TAPPER: And you saw the ICE official there saying this is business as usual, this is what happens, they've been planning this for months. I don't know that a previous administration -- Bush deported people, Clinton deported people, Obama was called the deporter in chief. I don't know that after a massacre targeting Latinos, that the prior presidents would have gone ahead with this, not to mention on the first day of school.

LAURA BARRON-LOPEZ, NATIONAL POLITICAL REPORTER, POLITICO: Right, I can't answer that, either, Jake. But what I do know s that when the Obama administration did carry out some deportations, they responded when Latino lawmakers reacted and said, you can't be carrying out aggressive mass raids like this, and Obama instead if they were trying to build a case against certain companies, would audit those companies and would carry it out that way as opposed to these shows up force by raiding and doing sting operations.

TAPPER: What's your take on this? Obviously, again, raids like this didn't just start under the Trump administration, but it does feel like the timing is suboptimal.

MARY KATHARINE HAM, CNN POLITICAL COMMENTATOR: Look, I think that it's probably the best use of resources to focus on those that are violent criminals, not people just doing jobs in the U.S. That is I think the higher priority of ICE's job, but it is not the entirety of their job.

And one of the things that seems to be suggested in a lot of the discussion of this is that entry and enforcement is just off the table? Or that enforcement is just sort of off the table because we're in a time when that is somehow inappropriate.

Look, there was an Antifa guy who was killed trying to fire-bomb an ICE facility, and now, there's this El Paso incident, two domestic terrorism incidents that have to do with this issue. I don't think that ICE is -- the federal government's plan for dealing with a law enforcement issue should be dictated by those events, if this was indeed in the works, it should be handled with the utmost sensitivity, which is not the Trump administration's strong suit, but I do not -- I reject the idea that interior enforcement is just somehow not appropriate.

TAPPER: Kirsten?

KIRSTEN POWERS, CNN POLITICAL ANALYST: Well, I was very critical of the Obama administration when they -- the way they handled the situation with undocumented immigrants, whether it was them sending back the unaccompanied children who came over the border, deporting people who really had done nothing more than try to get a better life in the country. I think that's the point, when they say they're criminals, you don't know what ICE ever means when they say that, because they could mean they just crossed the country, they could mean they're a violent criminal. They could mean they sold a dime bag of marijuana.

You know, they have a history of overcharging immigrants and deporting them, undocumented immigrants.
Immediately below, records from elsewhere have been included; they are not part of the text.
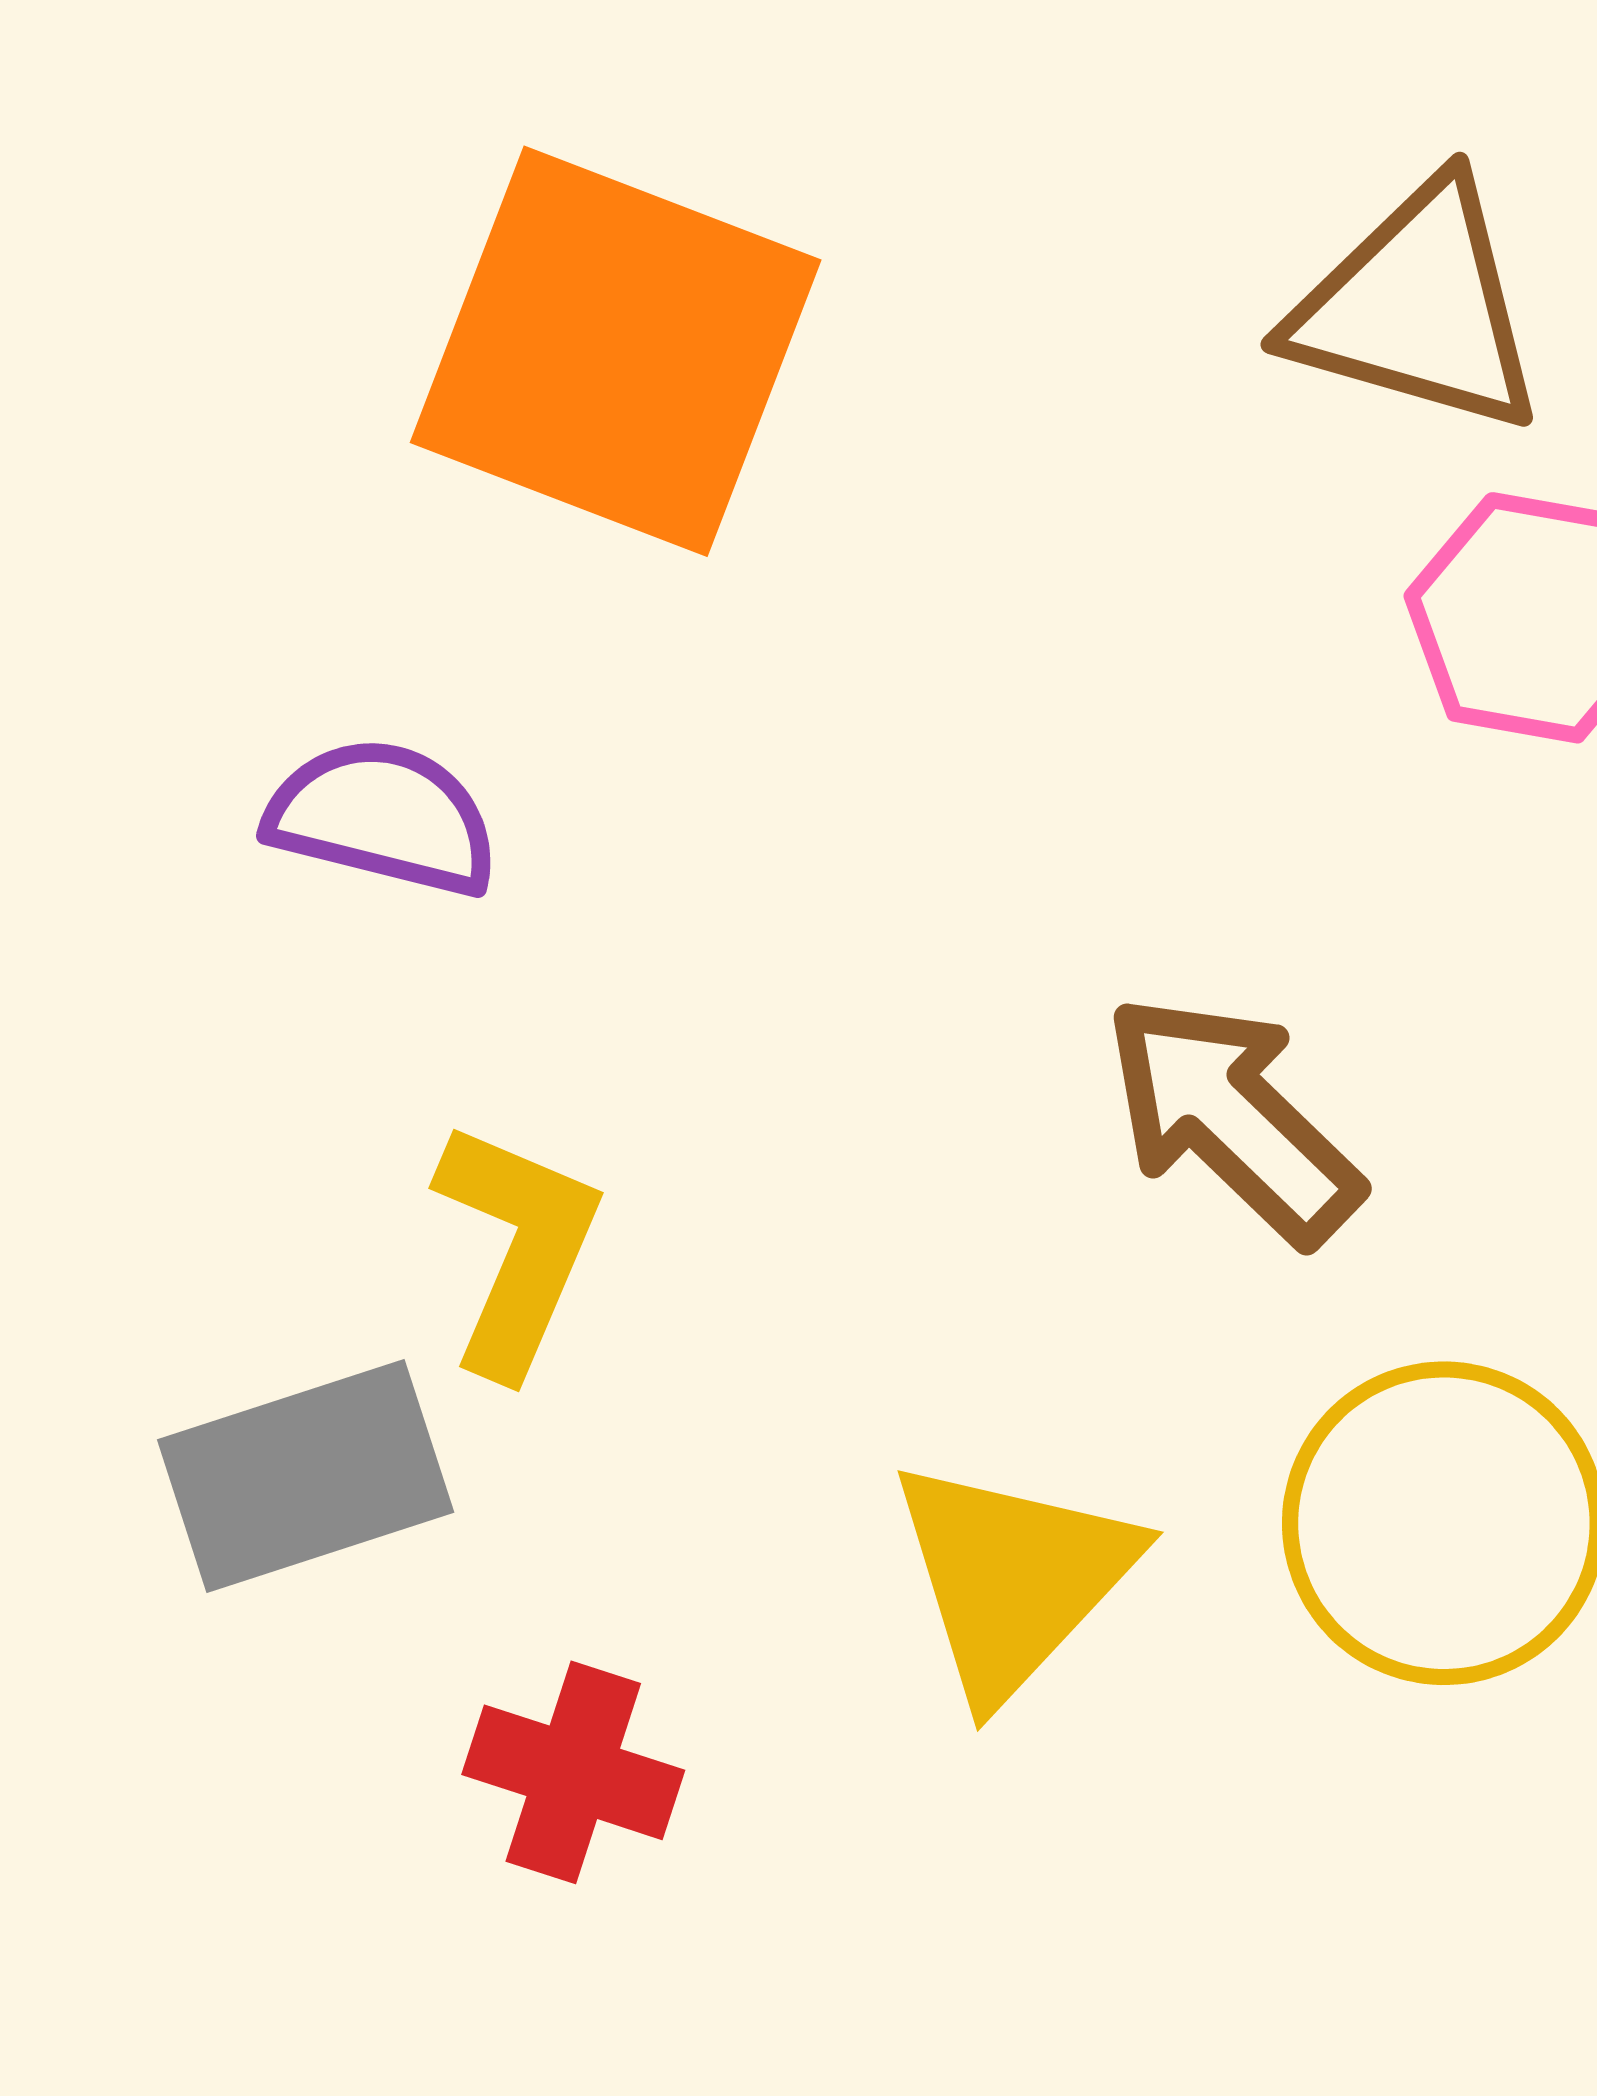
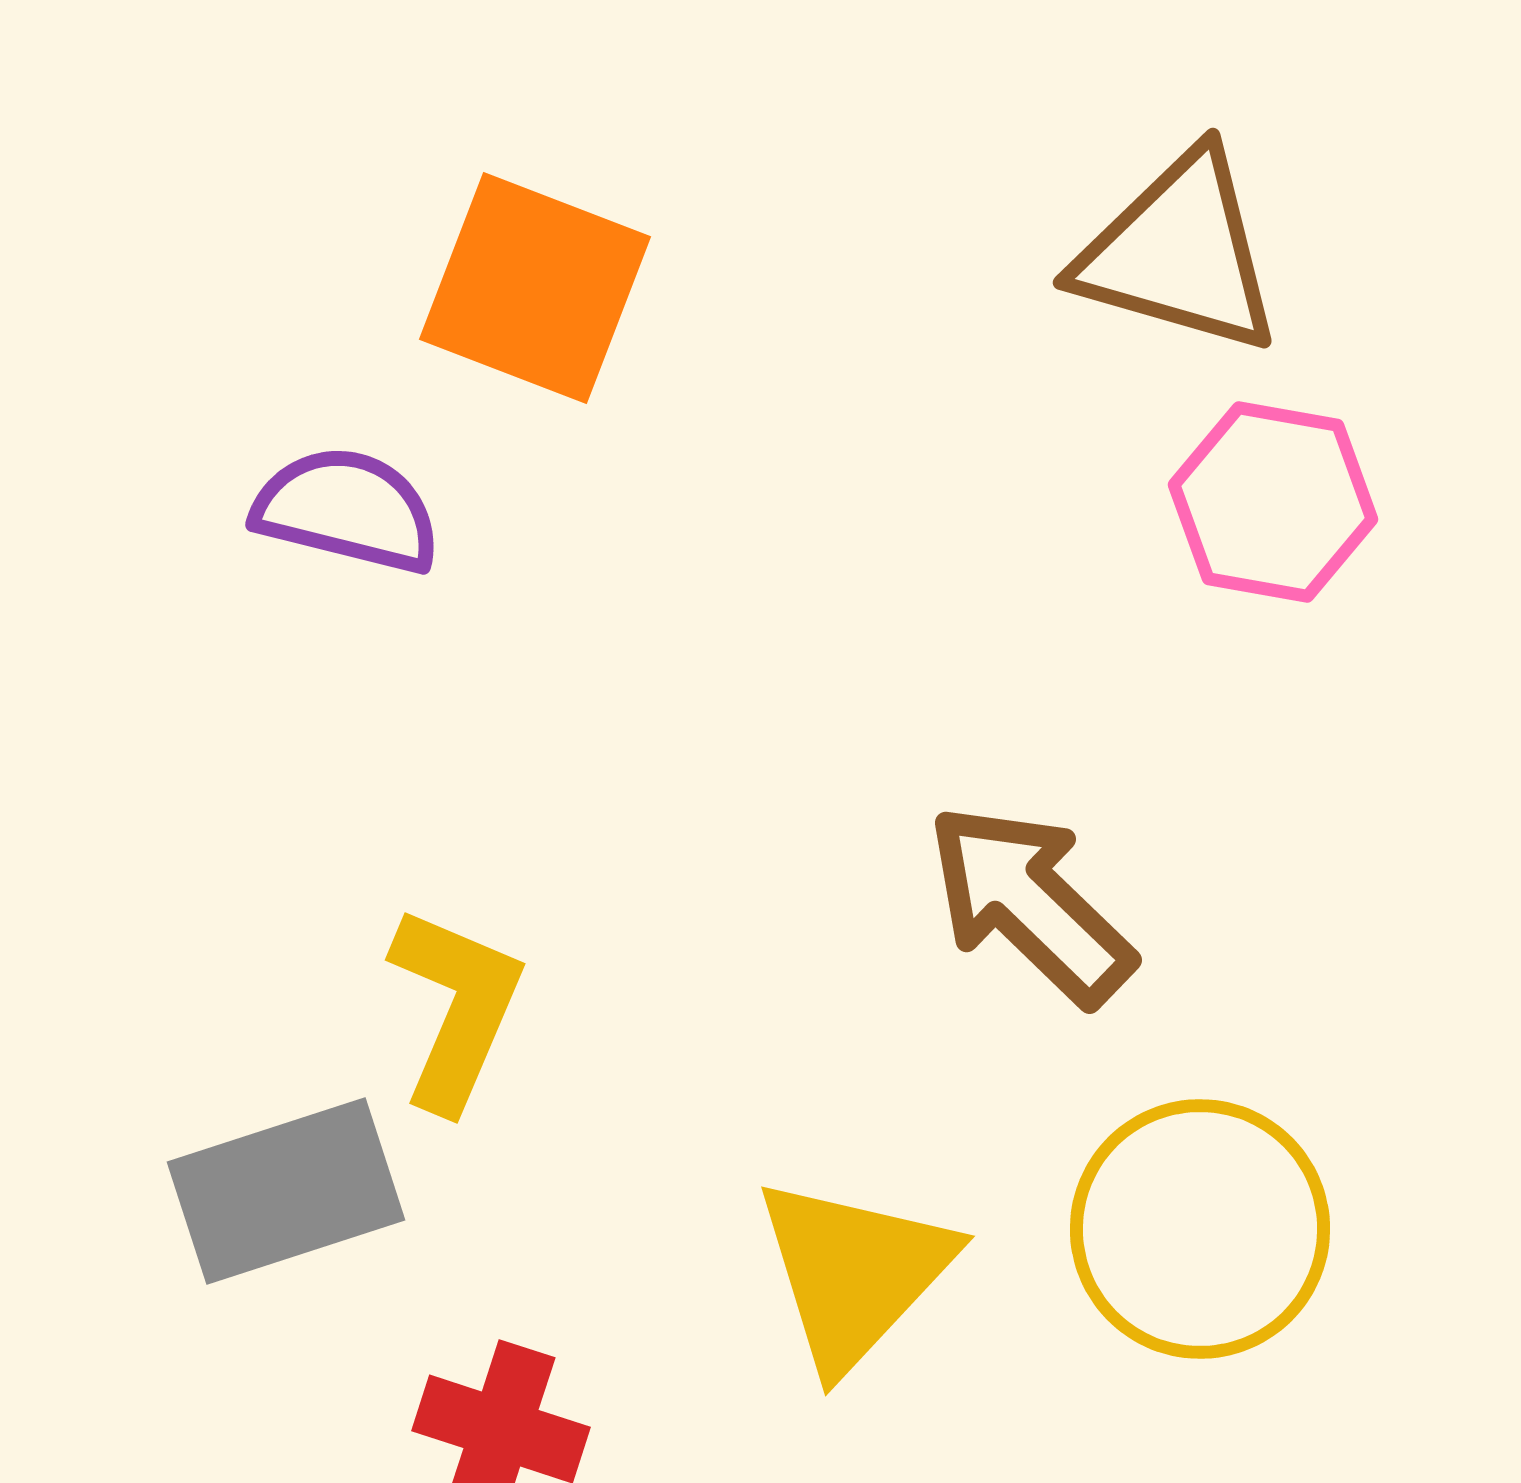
orange square: (616, 351) -> (535, 288), size x0.7
purple semicircle: (383, 817) -> (347, 510), moved

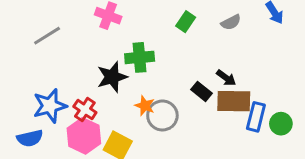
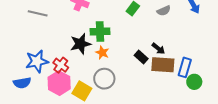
gray line: (47, 36) -> (38, 13), turned 42
orange star: (145, 106) -> (102, 53), moved
gray circle: (162, 115) -> (104, 79), moved
blue rectangle: (256, 117) -> (185, 67), moved

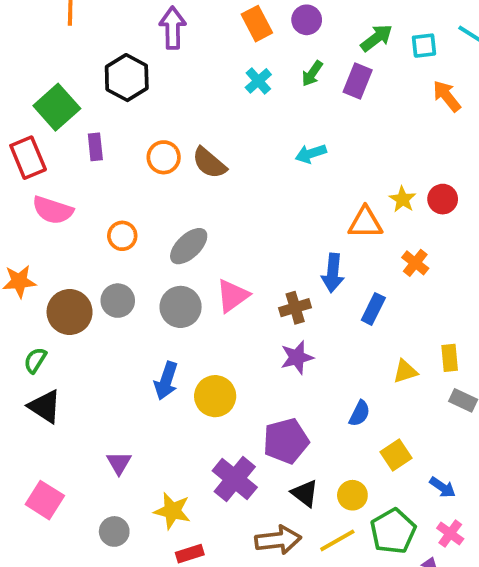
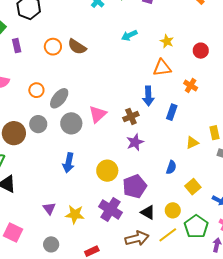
yellow star: (403, 199) -> (167, 41), moved
gray ellipse: (189, 246) -> (59, 98), moved
yellow circle: (215, 396) -> (107, 171), moved
yellow star: (172, 511) -> (75, 214), moved

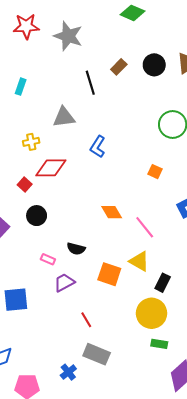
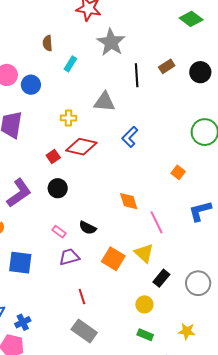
gray star: (68, 36) -> (111, 42), moved
yellow circle: (152, 313) -> (144, 304), size x0.6
blue cross: (68, 372) -> (23, 322), moved

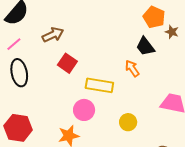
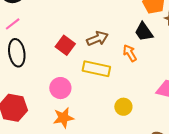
brown arrow: (53, 35) -> (97, 39), moved
pink circle: (84, 110) -> (60, 88), moved

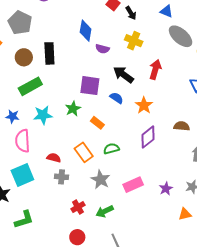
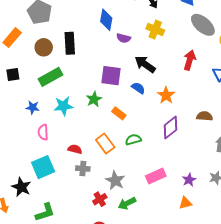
red arrow: (155, 69) -> (190, 60), moved
pink semicircle: (23, 141) -> (43, 132), size x0.7
gray star: (100, 180) -> (115, 181), moved
orange triangle: (185, 214) -> (185, 203), moved

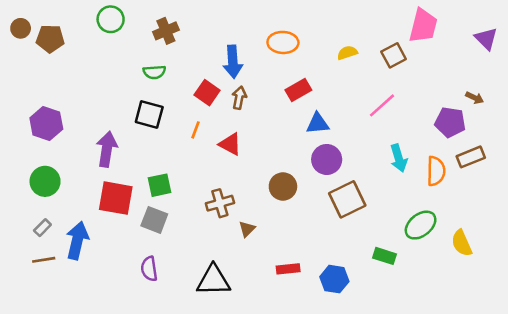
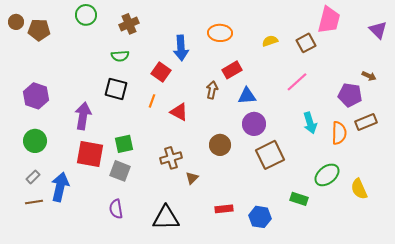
brown arrow: (239, 98) -> (212, 90), moved

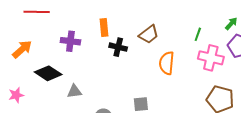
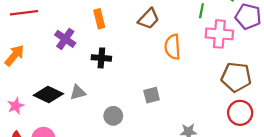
purple cross: (70, 41) -> (65, 39), turned 36
black cross: (118, 47) -> (101, 58), moved
black diamond: (48, 73) -> (48, 95), moved

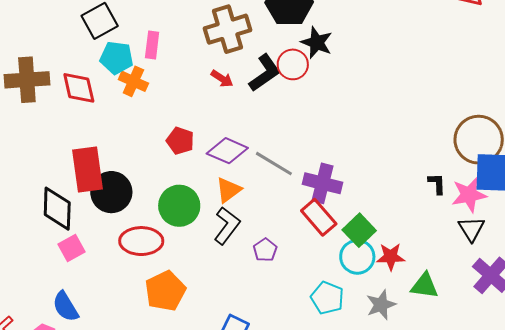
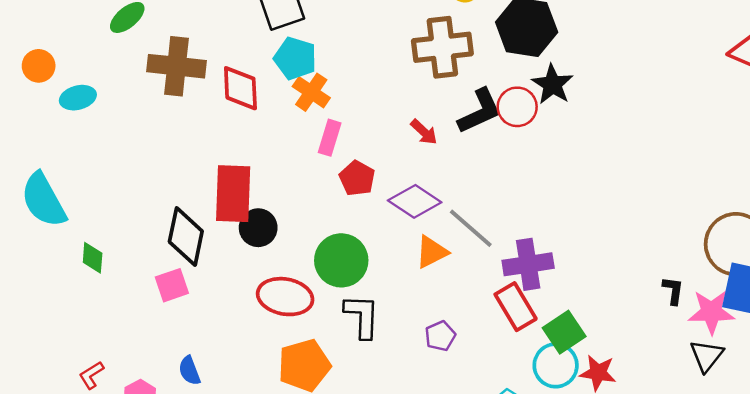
pink rectangle: (152, 45) -> (330, 138), moved
red arrow: (222, 79) -> (424, 132), moved
purple cross: (322, 183) -> (528, 264), turned -33
orange triangle: (228, 190) -> (432, 252), moved
black circle: (111, 192) -> (258, 228), size x0.7
black L-shape: (227, 226) -> (362, 316), moved, turned -45
pink square: (71, 248) -> (172, 285), moved
blue semicircle: (65, 307) -> (189, 371), moved, size x0.7

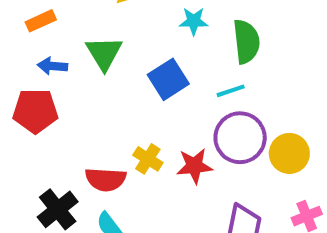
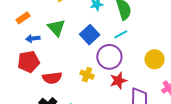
purple circle: (240, 138) -> (109, 57), moved
red star: (194, 166) -> (118, 81), moved
red semicircle: (106, 179) -> (52, 78), moved

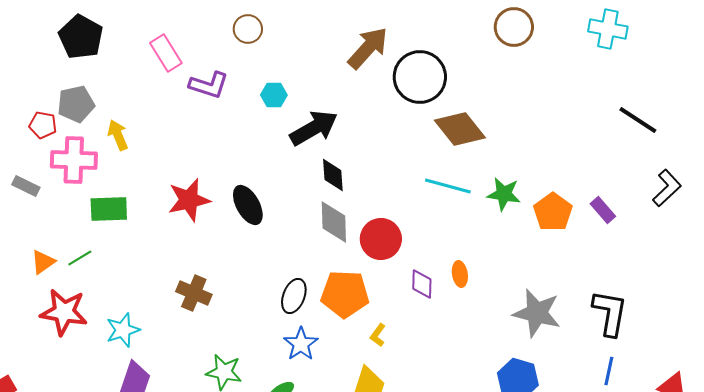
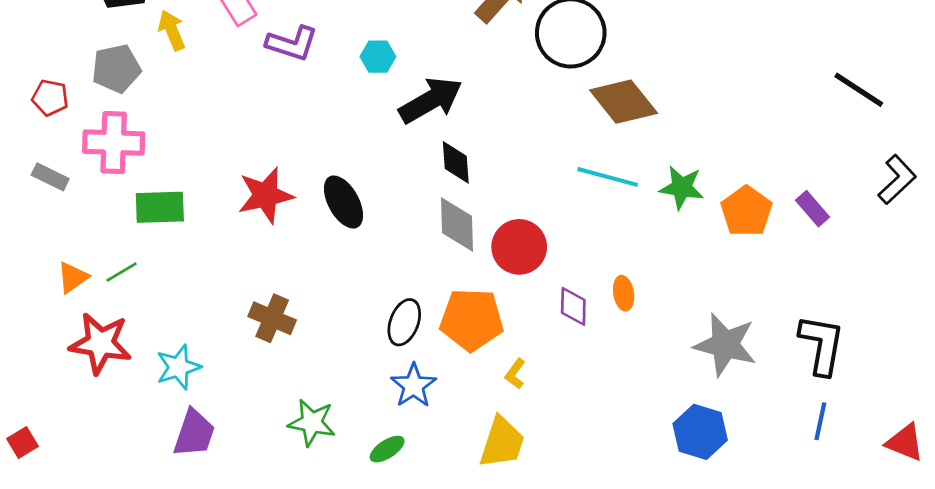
red pentagon: (43, 125) -> (50, 98), moved
yellow arrow: (118, 135) -> (172, 30), moved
Often people who have no connection to the country, they moved here they were a child, and they're sent back to a country where they don't even speak the language.

TAPPER: Yes.

POWERS: I think the biggest issue is the use of resources going after a mother working in a plant when they have a domestic terrorism problem in this country, right? So, it's like -- doesn't the U.S. government have better things to be doing than this?

TAPPER: So, then, the other question, of course, is they plants and the plant owners. And we see the people being punished right now, these kids, and, you know, your heart goes out to them, Koch Foods, which owns one of the plants raided yesterday, told "The Times", quote: The chicken industry uses every tool in the tool box including E-Verify to help ensure a legal work force. And we've been strong advocates before Congress to make these tools even stronger.

But the truth of the matter is, and I think we all know, these companies generally speaking do not suffer much from this, even if they have been, let's face it, exploiting these workers, who are terrified, who live in the shadows, they can't organize, they can't collective bargain. You heard the report from Dianne that some of these kids working, they were 14 years old. I mean, the owners get off scot-free quite often, it seems.